Professor Jae Gwan Kim of the Department of Biomedical Science and Engineering and Professor Sung Chan Jun of the School of Electrical Engineering and Computer Science at the Gwangju Institute of Science and Technology (GIST • President Seung Hyeon Moon) have developed a technique that can predict drowsiness by simultaneously measuring brain waves and hemodynamic signals. This technology has the potential to reduce auto accidents caused by driver drowsiness and fatigue.

Previous attempts to gauge the relative fatigue of drives have included monitoring the vehicle's operation or by observing the driver's behavior. However, predicting driver drowsiness by measuring bio-signals is more effective it does not have the disadvantage of being affected by external environmental factors.

Electroencephalogram (EEG) signals are widely used as a reliable measurement of brain function due to its high temporal resolution, portability, and low costs. Functional near-infrared spectroscopy (fNIRS), which can acquire oxygen saturation and blood volume information in organs by measuring  light in the near-infrared (650 to 1,000 nm) wavelength transmitted into the body, has been used to measure cerebral hemodynamics signals for various applications, such as use in brain-computer interfaces as well as use in epilepsy seizure detection.

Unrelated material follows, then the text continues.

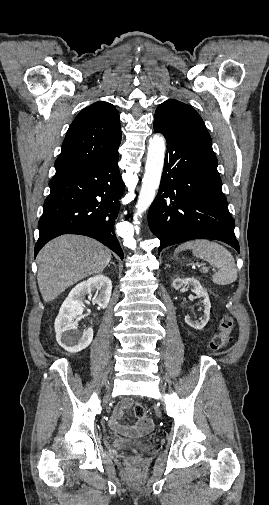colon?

The research team created a monitoring system that integrated EEG and fNIRS measurements of brain waves and cerebral hemodynamics signals to predict when a driver would become drowsy when operating a motor vehicle.

From the results of their experiments, the research team discovered that driver drowsiness can be accurately predicted whenever there is a decrease of the beta EEG signal with a simultaneous increase in the oxidative hemoglobin concentration in the brain. By using the Drowsiness Detection Index (DDI), this approach can predict the first eye closures 3.6 seconds before it occurs.

Their research, entitled "Utilization of a combined EEG/NIRS system to predict driver drowsiness," was authored byThien Nguyen, Sangtae Ahn, Hyojung Jang, Sung Chan Jun, and Jae Gwan Kim, and it was published on March 7, 2017, in Scientific Reports.

Professor Jae Gwan Kim and Professor Sung Chan Jun said, "By simultaneously measuring and using other types of brain signals such as brain waves and brain hemodynamics, our research establishes the underlying technology to prevent traffic accidents caused by driver drowsiness and fatigue. We will continue to develop our research findings so that it can have real-world application by using wireless technology and by miniaturizing the overall system."

Professor Jae Gwan Kim and Professor Sung Chan Jun will be participating in the "Center for Optimal Dementia Management Technology Research Center," which is being sponsored by the Ministry of Science, ICT and Future Planning to help accelerate the development of patient-friendly dementia monitoring technology using EEG and fNIRS.

Their research was supported by Hyundai Motors, a Small Grant Exploratory Research (SGER) from the National Research Foundation, and the Brain Science Development Project from the Ministry of Science, ICT and Future Planning.